Personnellement je me suis laissée doucement bercer par la torpeur, souriant de loin en loin à quelques boutades joliment tournées ou à quelques réflexions gentiment absurdes , sensible à sa célébration de la femme.

Gamblin n’est pas un auteur je m’en doutais et quelques histoires d’ostéopathe ou de « trou du cul » assez réusseis ne suffisent pas à sauver l’ensemble.

Il n’en demeure pas moins un singulier comédien dont la subtilité et le charme infini parviennent à masquer avec un incontestable talent la faiblesse des textes.
Cela opère sur le public présent dans la salle.

Une Autre Vie de Brian Friel avec Marie Vincent et Roland Marchisio mise en scène Benoît Lavigne au Théâtre La Bruyère (dernières)

Tchékhovien

Un café sinistre aux murs écaillés, une femme attablée, penchée sur des papiers qu’elle examine fiévreusement.
Lui entre, l’étui de son violon sous le bras.
Ils se sont déjà retrouvés là, la veille.
La conversation reprend. Les confidences laissent vite apparaître la solitude dont chacun souffre, leur difficulté à y faire face.

Cette rencontre serait-elle leur chance ?
Une attirance mutuelle semble le permettre.

Et puis quand la vodka succède au thé et à la soupe aux choux, les masques tombent, les mensonges s’avouent, tous deux ont des vies sans issue, prisonnières de leur destinée.

Pour elle un amour impossible la lie au Domaine dont elle va bientôt être dépossédée.

Lui, abandonné avec ses enfants par une épouse volage se voit contraint de jouer dans la rue afin de payer ses déplacements à Moscou pour voir son fils injustement emprisonné.

L’irlandais Brian Friel est un auteur octogénaire couvert de distinctions à juste titre.
On le surnomme le Tchékhov de la langue anglaise. Sa proximité avec le grand écrivain russe est évidente. Avec un peu mois de sensiblerie et de sentimentalité on y serait tout à fait.

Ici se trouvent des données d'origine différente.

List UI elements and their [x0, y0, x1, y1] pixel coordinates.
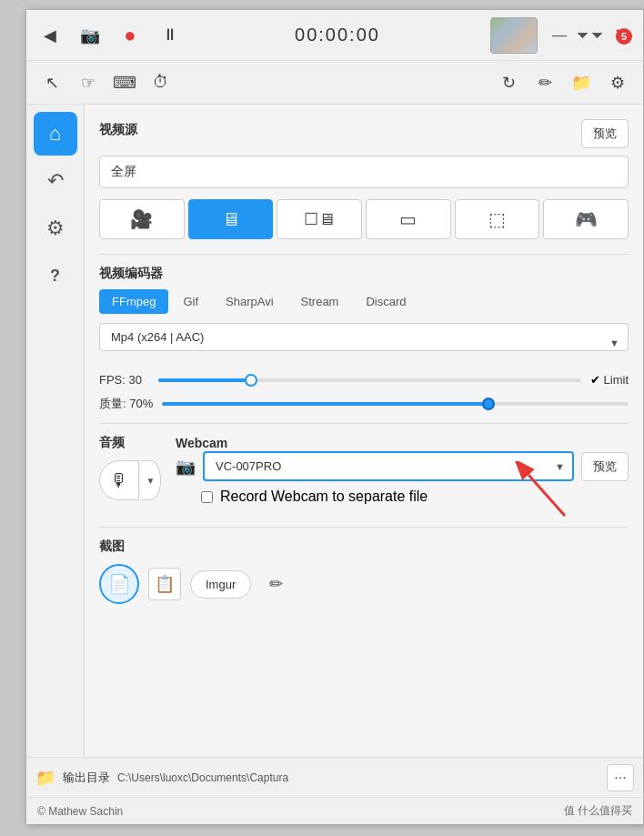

Néanmoins Marie Vincent et Roland Marchisio, deux interprètes dont le talent n’est plus à démontrer, donnent admirablement chair à leurs personnages en perdition.

Une très jolie soirée qui réconforte dans la médiocrité de cette saison.

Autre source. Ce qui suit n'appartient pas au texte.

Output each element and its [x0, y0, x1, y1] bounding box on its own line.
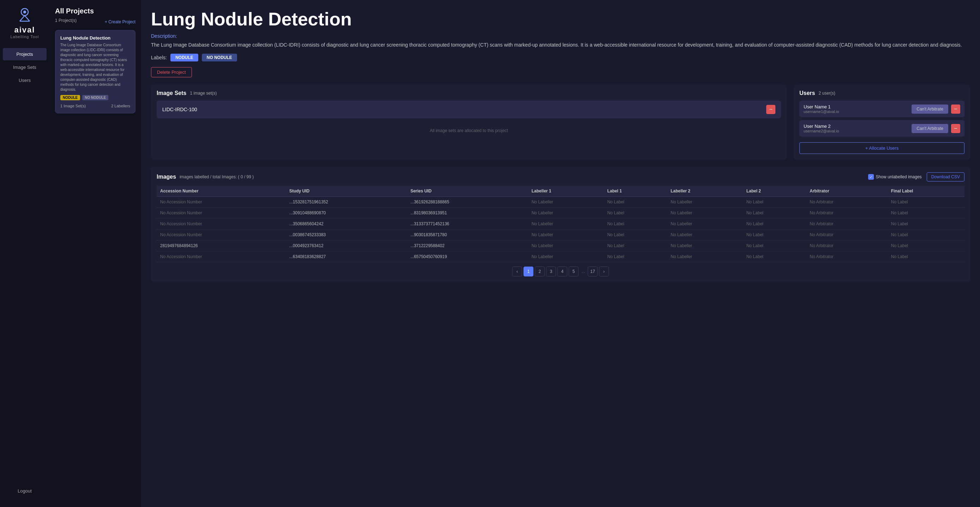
show-unlabelled-checkbox[interactable]: ✓ — [868, 174, 874, 180]
logout-button[interactable]: Logout — [12, 485, 37, 497]
project-card-title: Lung Nodule Detection — [60, 35, 130, 41]
users-header: Users 2 user(s) — [799, 90, 964, 96]
table-row[interactable]: No Accession Number...153281751961352...… — [157, 197, 964, 207]
table-row[interactable]: No Accession Number...63408183628827...6… — [157, 251, 964, 262]
page-btn-3[interactable]: 3 — [546, 266, 556, 276]
table-row[interactable]: 2819497684894126...0004923763412...37122… — [157, 241, 964, 251]
user-info-2: User Name 2 username2@aival.io — [803, 124, 839, 133]
col-labeller2: Labeller 2 — [667, 186, 743, 197]
labellers-count-label: 2 Labellers — [111, 104, 130, 108]
show-unlabelled-label[interactable]: ✓ Show unlabelled images — [868, 174, 922, 180]
cant-arbitrate-btn-1[interactable]: Can't Arbitrate — [912, 105, 948, 114]
user-row-1: User Name 1 username1@aival.io Can't Arb… — [799, 100, 964, 117]
users-count: 2 user(s) — [818, 91, 835, 96]
next-page-button[interactable]: › — [599, 266, 609, 276]
main-content: All Projects 1 Project(s) + Create Proje… — [49, 0, 980, 507]
panels-row: Image Sets 1 image set(s) LIDC-IRDC-100 … — [151, 84, 970, 159]
remove-user-btn-2[interactable]: − — [951, 124, 960, 133]
create-project-link[interactable]: + Create Project — [105, 19, 135, 24]
labels-row: Labels: NODULE NO NODULE — [151, 54, 970, 61]
image-sets-title: Image Sets — [157, 90, 186, 96]
table-cell: No Label — [743, 207, 807, 218]
cant-arbitrate-btn-2[interactable]: Can't Arbitrate — [912, 124, 948, 133]
table-cell: No Accession Number — [157, 197, 286, 207]
table-cell: No Label — [888, 230, 964, 241]
table-cell: No Label — [743, 197, 807, 207]
image-set-row: LIDC-IRDC-100 − — [157, 100, 781, 118]
table-cell: No Label — [743, 230, 807, 241]
page-btn-1[interactable]: 1 — [523, 266, 533, 276]
logo-area: aival Labelling Tool — [10, 6, 39, 39]
svg-point-4 — [23, 11, 26, 13]
user-actions-2: Can't Arbitrate − — [912, 124, 960, 133]
table-cell: No Labeller — [528, 251, 604, 262]
table-cell: 2819497684894126 — [157, 241, 286, 251]
projects-header: All Projects — [55, 7, 135, 15]
user-info-1: User Name 1 username1@aival.io — [803, 104, 839, 114]
label-pill-nodule: NODULE — [170, 54, 198, 61]
table-head: Accession Number Study UID Series UID La… — [157, 186, 964, 197]
table-cell: No Labeller — [528, 207, 604, 218]
user-email-1: username1@aival.io — [803, 110, 839, 114]
col-accession: Accession Number — [157, 186, 286, 197]
delete-project-button[interactable]: Delete Project — [151, 67, 192, 77]
table-cell: No Arbitrator — [806, 230, 888, 241]
page-btn-4[interactable]: 4 — [557, 266, 567, 276]
table-row[interactable]: No Accession Number...00386745233383...9… — [157, 230, 964, 241]
table-row[interactable]: No Accession Number...3506865604242...31… — [157, 218, 964, 230]
table-cell: ...63408183628827 — [286, 251, 407, 262]
sidebar-item-users[interactable]: Users — [3, 74, 46, 86]
users-title: Users — [799, 90, 815, 96]
images-header-left: Images images labelled / total Images: (… — [157, 174, 254, 180]
table-cell: No Labeller — [528, 230, 604, 241]
table-cell: No Label — [888, 251, 964, 262]
sidebar: aival Labelling Tool Projects Image Sets… — [0, 0, 49, 507]
table-cell: No Arbitrator — [806, 218, 888, 230]
col-study-uid: Study UID — [286, 186, 407, 197]
user-name-1: User Name 1 — [803, 104, 839, 110]
description-label: Description: — [151, 33, 970, 39]
remove-user-btn-1[interactable]: − — [951, 105, 960, 114]
label-badge-no-nodule: NO NODULE — [82, 95, 108, 100]
table-cell: ...00386745233383 — [286, 230, 407, 241]
labels-key: Labels: — [151, 55, 167, 61]
page-btn-5[interactable]: 5 — [569, 266, 579, 276]
table-cell: No Labeller — [667, 207, 743, 218]
sidebar-item-projects[interactable]: Projects — [3, 48, 46, 61]
images-header-right: ✓ Show unlabelled images Download CSV — [868, 172, 964, 182]
allocate-users-button[interactable]: + Allocate Users — [799, 142, 964, 154]
project-card-footer: 1 Image Set(s) 2 Labellers — [60, 104, 130, 108]
download-csv-button[interactable]: Download CSV — [927, 172, 964, 182]
prev-page-button[interactable]: ‹ — [512, 266, 522, 276]
table-cell: No Label — [743, 241, 807, 251]
table-cell: ...3712229588402 — [407, 241, 528, 251]
images-panel: Images images labelled / total Images: (… — [151, 167, 970, 282]
table-cell: ...3506865604242 — [286, 218, 407, 230]
table-cell: No Labeller — [667, 197, 743, 207]
project-count: 1 Project(s) — [55, 18, 76, 23]
remove-image-set-button[interactable]: − — [766, 105, 775, 114]
project-card[interactable]: Lung Nodule Detection The Lung Image Dat… — [55, 30, 135, 113]
all-allocated-message: All image sets are allocated to this pro… — [157, 121, 781, 136]
table-body: No Accession Number...153281751961352...… — [157, 197, 964, 262]
detail-title: Lung Nodule Detection — [151, 8, 970, 30]
projects-title: All Projects — [55, 7, 94, 15]
app-subtitle: Labelling Tool — [10, 35, 39, 39]
table-cell: No Label — [604, 218, 667, 230]
project-card-labels: NODULE NO NODULE — [60, 95, 130, 100]
table-cell: ...83198036913951 — [407, 207, 528, 218]
page-btn-last[interactable]: 17 — [588, 266, 598, 276]
table-cell: No Arbitrator — [806, 197, 888, 207]
svg-line-2 — [25, 16, 30, 21]
table-cell: No Arbitrator — [806, 251, 888, 262]
table-cell: No Arbitrator — [806, 207, 888, 218]
sidebar-item-image-sets[interactable]: Image Sets — [3, 61, 46, 73]
table-cell: ...313373771452136 — [407, 218, 528, 230]
table-cell: ...30910488690870 — [286, 207, 407, 218]
page-btn-2[interactable]: 2 — [535, 266, 545, 276]
col-arbitrator: Arbitrator — [806, 186, 888, 197]
label-badge-nodule: NODULE — [60, 95, 80, 100]
table-cell: No Labeller — [528, 241, 604, 251]
table-row[interactable]: No Accession Number...30910488690870...8… — [157, 207, 964, 218]
image-sets-count-label: 1 Image Set(s) — [60, 104, 86, 108]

Bistro de Sylvie Audcoeur et Marie Piton mise en scène Anne Bourgeois au Théâtre de l’Œuvre

Charmant.

La deuxième pièce à l’affiche cette saison à l’Œuvre vous réservera une soirée de délassement théâtral des plus plaisantes.

Ce spectacle musical est si bien construit et surtout si parfaitement chanté et joué par ses quatre interprètes (Sylvie Audcoeur, Marie Piton, Alexis Desseaux et Michelle Simonnet) accompagnés au piano par le compositeur (Patrice Peyriéras) que l’on se laisse porter avec délice par cette charmante histoire : la fermeture d’un bistrot.

Cette soirée réunit la petite fille du fondateur (un émigré russe) sorte de Mère Courage, fausse célibataire endurcie, et jeune maman. Aussi présent, le client fidèle, ami dévoué et amoureux transi, incapable de déclarer sa flamme, la ravissante amie d’enfance séductrice impénitente et infatigable collectionneuse de liaisons sans lendemain et enfin, l’ancienne serveuse revenue exprès de sa province, pour être avec ses petites, et par qui le scandale arrivera.

La nostalgie des personnages, tout comme leurs moments d’affrontement ou de confidence, les maladresses de l’amoureux, les révélations de la vieille dame assagie sont très joliment tournés.
Les moments musicaux s’intercalent aussi parfaitement dans l’action et le rythme toujours juste, efficace, intelligent.

Alors pourquoi bouder son plaisir ?

Laissez-vous entraîner aussi par cette bluette un peu sentimental et n’hésitez pas à franchir le seuil de ce bistrot fort attachant.